_Your task_
Lines from the one containing "Jubiläumsflügel Nummer Zwei." through the last line of the data below are to be returned exactly; leave out the rest.

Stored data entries
┄┄┄┄┄┄┄┄┄┄┄┄┄┄┄┄┄┄┄┄

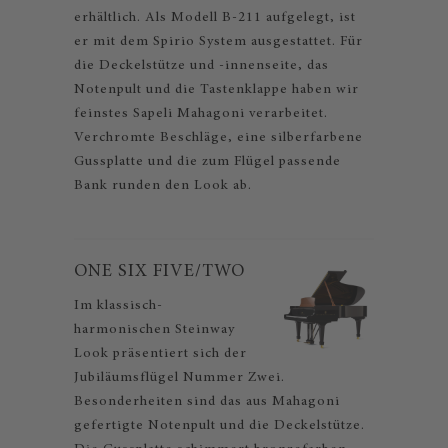
erhältlich. Als Modell B-211 aufgelegt, ist
er mit dem Spirio System ausgestattet. Für
die Deckelstütze und -innenseite, das
Notenpult und die Tastenklappe haben wir
feinstes Sapeli Mahagoni verarbeitet.
Verchromte Beschläge, eine silberfarbene
Gussplatte und die zum Flügel passende
Bank runden den Look ab.
ONE SIX FIVE/TWO
Im klassisch-
harmonischen Steinway
Look präsentiert sich der
Jubiläumsflügel Nummer Zwei.
Besonderheiten sind das aus Mahagoni
gefertigte Notenpult und die Deckelstütze.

┄┄┄┄┄┄┄┄┄┄┄┄┄┄┄┄┄┄┄┄

_Your response_
Jubiläumsflügel Nummer Zwei.
Besonderheiten sind das aus Mahagoni
gefertigte Notenpult und die Deckelstütze.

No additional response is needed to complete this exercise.